Seregil looked over at Rhal. "Now, you were saying?"
For the space of a few heartbeats Rhal stared blankly back at him, then burst out laughing.
"By the Mariner, I came here to stick a knife in you and now I'm indebted to you for my life. You two had no call to cover me as you did just then."
"You had no call to let us go that night on the Darter"
Seregil replied, picking up the light and heading for the stairs. "But you did, and here we are. The boy and I have some business to attend to just now, but I'd like to continue our earlier discussion. Meet us at the inner room of the Bower in Silk Street, say in an hour's time?"
Rhal considered the invitation, then nodded. "All right then. An hour."
Seregil lifted the bulkhead door cautiously, then climbed out with Alec close behind.
"Are we really going to meet him?" Alec asked as they hurried away.
"He tracked us to Wheel Street. I think we'd better find out how he managed that, don't you?"

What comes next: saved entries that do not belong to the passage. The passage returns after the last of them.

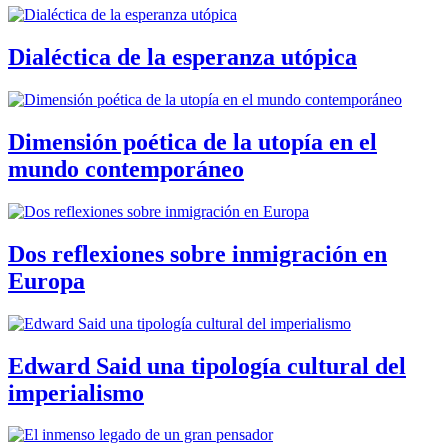
Dialéctica de la esperanza utópica
Dimensión poética de la utopía en el
mundo contemporáneo
Dos reflexiones sobre inmigración en
Europa
Edward Said una tipología cultural del
imperialismo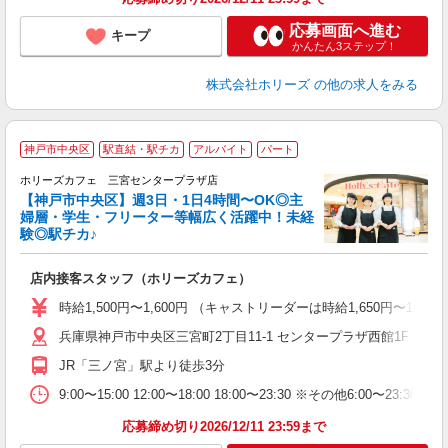
応募画面へ進む
キープ
かんたん3ステップ！
株式会社ホリーズ
の他の求人をみる
神戸市中央区
駅直結・駅チカ
アルバイト
パート
ホリーズカフェ 三宮センタープラザ店
【神戸市中央区】週3日・1日4時間〜OK◎主
婦層・学生・フリーター等幅広く活躍中！未経
験◎駅チカ♪
で
店内接客スタッフ（ホリーズカフェ）
昇
駅
時給1,500円〜1,600円 （キャストリーダーは時給1,650円〜
貸
兵庫県神戸市中央区三宮町2丁目11-1 センタープラザ西館1F
JR「三ノ宮」駅より徒歩3分
9:00〜15:00 12:00〜18:00 18:00〜23:30 ※その他
応募締め切り2026/12/11 23:59まで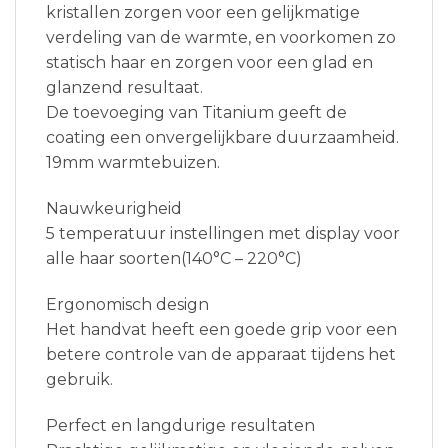
kristallen zorgen voor een gelijkmatige
verdeling van de warmte, en voorkomen zo
statisch haar en zorgen voor een glad en
glanzend resultaat.
De toevoeging van Titanium geeft de
coating een onvergelijkbare duurzaamheid.
19mm warmtebuizen.
Nauwkeurigheid
5 temperatuur instellingen met display voor
alle haar soorten(140°C – 220°C)
Ergonomisch design
Het handvat heeft een goede grip voor een
betere controle van de apparaat tijdens het
gebruik.
Perfect en langdurige resultaten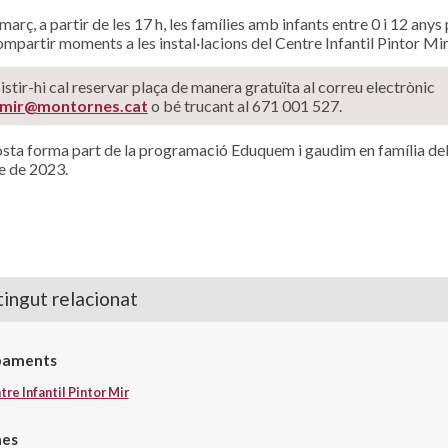
març, a partir de les 17 h, les famílies amb infants entre 0 i 12 any
compartir moments a les instal·lacions del Centre Infantil Pintor Mir
istir-hi cal reservar plaça de manera gratuïta al correu electrònic
rmir@montornes.cat
o bé trucant al 671 001 527.
sta forma part de la programació Eduquem i gaudim en família de
e de 2023.
ingut relacionat
paments
re Infantil Pintor Mir
nes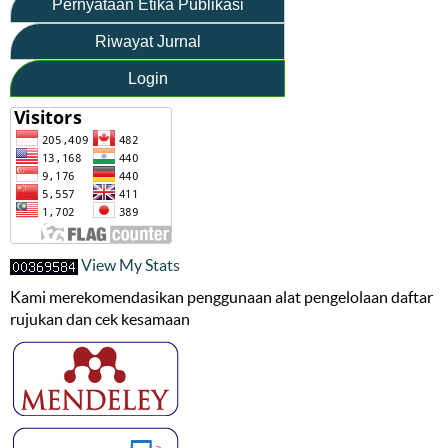
Pernyataan Etika Publikasi
Riwayat Jurnal
Login
View My Stats
Kami merekomendasikan penggunaan alat pengelolaan daftar
rujukan dan cek kesamaan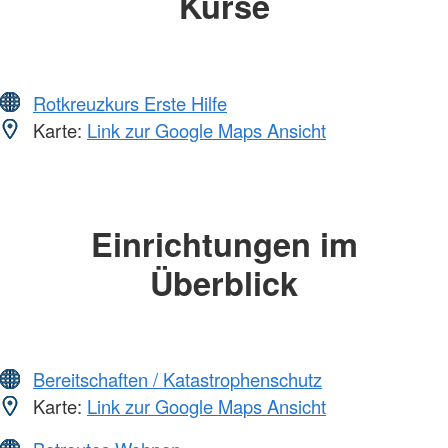
Kurse
Rotkreuzkurs Erste Hilfe
Karte:
Link zur Google Maps Ansicht
Einrichtungen im
Überblick
Bereitschaften / Katastrophenschutz
Karte:
Link zur Google Maps Ansicht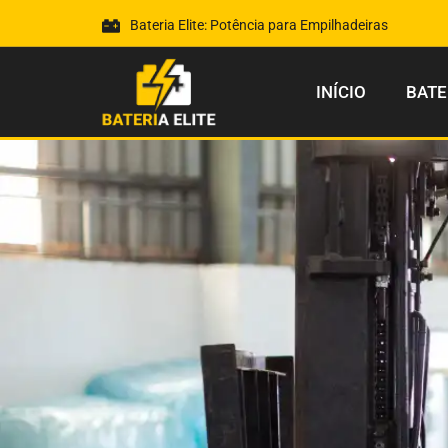
Bateria Elite: Potência para Empilhadeiras
INÍCIO
BATE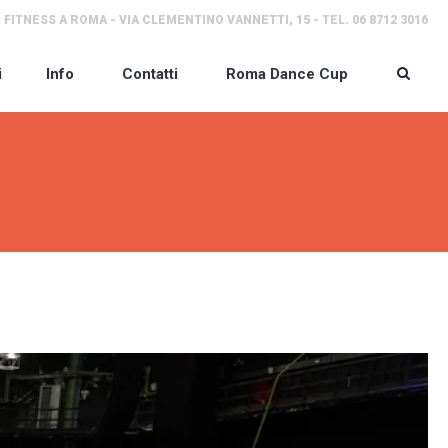
 FITNESS A ROMA - VIA CLEMENTINO VANNETTI, 15 - TEL. 06 8712 3016
i
Info
Contatti
Roma Dance Cup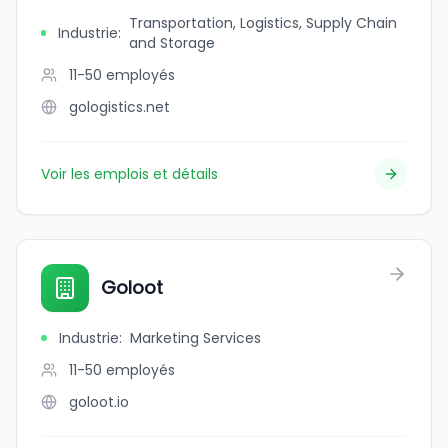
Transportation, Logistics, Supply Chain
Industrie
:
and Storage
11-50
employés
gologistics.net
Voir les emplois et détails
Goloot
Industrie
:
Marketing Services
11-50
employés
goloot.io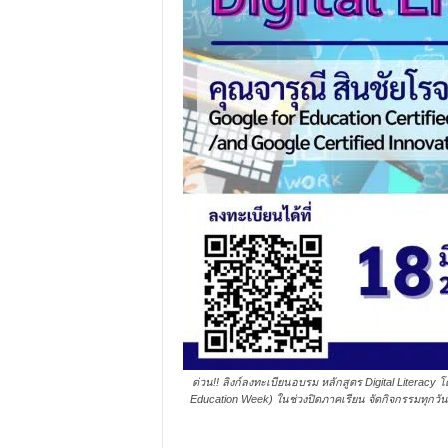
ด่วน!! ลิงก์ลงทะเบียนอบรม หลักสูตร Digital Literacy
Education Week) ในช่วงปิดภาคเรียน จัดกิจกรรมทุกวันศ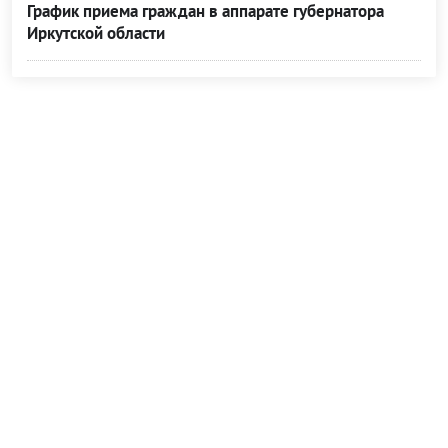
График приема граждан в аппарате губернатора
Иркутской области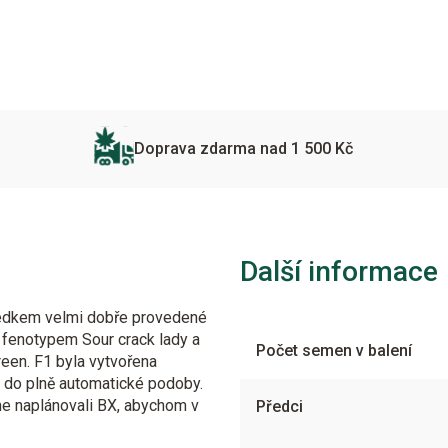
Doprava zdarma nad 1 500 Kč
Další informace
sledkem velmi dobře provedené
 fenotypem Sour crack lady a
Počet semen v balení
en. F1 byla vytvořena
 do plně automatické podoby.
sme naplánovali BX, abychom v
Předci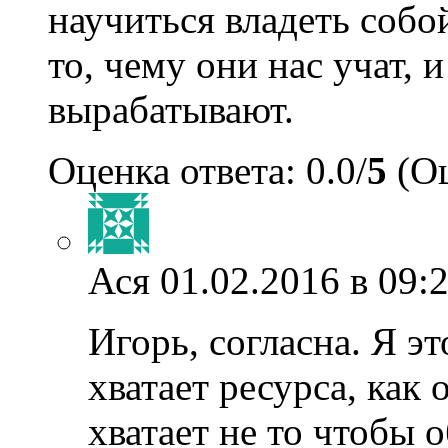
научиться владеть собо
то, чему они нас учат, и
вырабатывают.
Оценка ответа: 0.0/
5
(Оц
Ася
01.02.2016 в 09:
Игорь, согласна. Я эт
хватает ресурса, как 
хватает не то чтобы 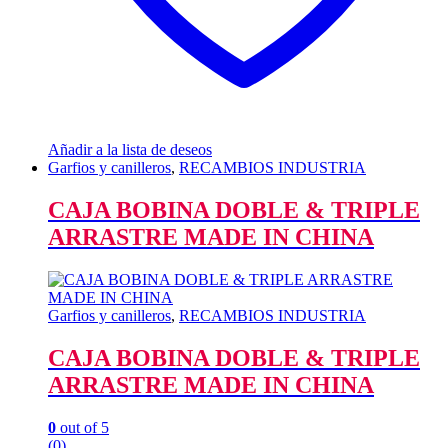
Añadir a la lista de deseos
Garfios y canilleros
,
RECAMBIOS INDUSTRIA
CAJA BOBINA DOBLE & TRIPLE
ARRASTRE MADE IN CHINA
Garfios y canilleros
,
RECAMBIOS INDUSTRIA
CAJA BOBINA DOBLE & TRIPLE
ARRASTRE MADE IN CHINA
0
out of 5
(0)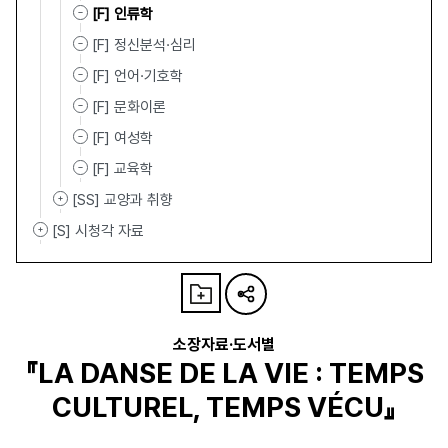
[F] 인류학
[F] 정신분석·심리
[F] 언어·기호학
[F] 문화이론
[F] 여성학
[F] 교육학
[SS] 교양과 취향
[S] 시청각 자료
소장자료·도서별
『LA DANSE DE LA VIE : TEMPS
CULTUREL, TEMPS VÉCU』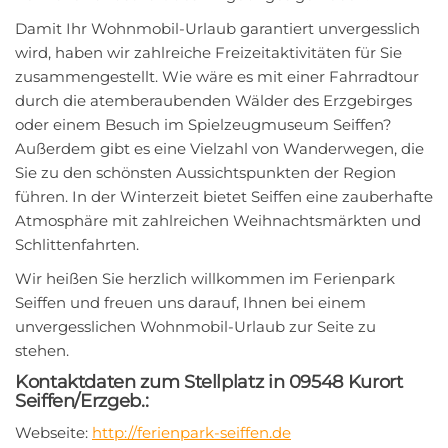
Damit Ihr Wohnmobil-Urlaub garantiert unvergesslich
wird, haben wir zahlreiche Freizeitaktivitäten für Sie
zusammengestellt. Wie wäre es mit einer Fahrradtour
durch die atemberaubenden Wälder des Erzgebirges
oder einem Besuch im Spielzeugmuseum Seiffen?
Außerdem gibt es eine Vielzahl von Wanderwegen, die
Sie zu den schönsten Aussichtspunkten der Region
führen. In der Winterzeit bietet Seiffen eine zauberhafte
Atmosphäre mit zahlreichen Weihnachtsmärkten und
Schlittenfahrten.
Wir heißen Sie herzlich willkommen im Ferienpark
Seiffen und freuen uns darauf, Ihnen bei einem
unvergesslichen Wohnmobil-Urlaub zur Seite zu
stehen.
Kontaktdaten zum Stellplatz in 09548 Kurort
Seiffen/Erzgeb.:
Webseite:
http://ferienpark-seiffen.de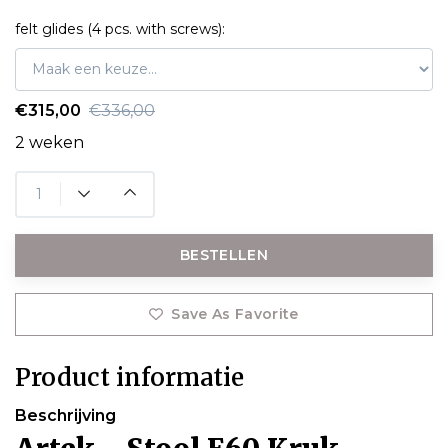
felt glides (4 pcs. with screws):
€315,00
€336,00
2 weken
BESTELLEN
Save As Favorite
Product informatie
Beschrijving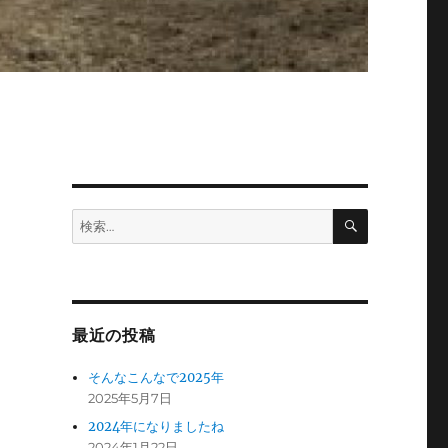
検
検
索
索:
最近の投稿
そんなこんなで2025年
2025年5月7日
2024年になりましたね
2024年1月22日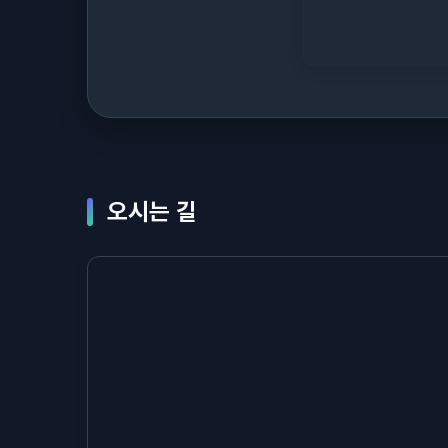
오시는 길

Seregil scowled, making no effort to mask his concern. "And who it was that came to him looking for us, although I think I can guess."
The answering look of fear on Alec's face told Seregil that he could, too.
Their unanticipated run-in with Rhal had sapped every ounce of enjoyment from the night for Alec. He floundered through the job in a daze of apprehension.
Seregil had said nothing more on the matter so far, but he couldn't shake the conviction that his own callow ignorance aboard the Darter had somehow led Rhal to them after all these months. And if he'd tracked them, then why not Mardus?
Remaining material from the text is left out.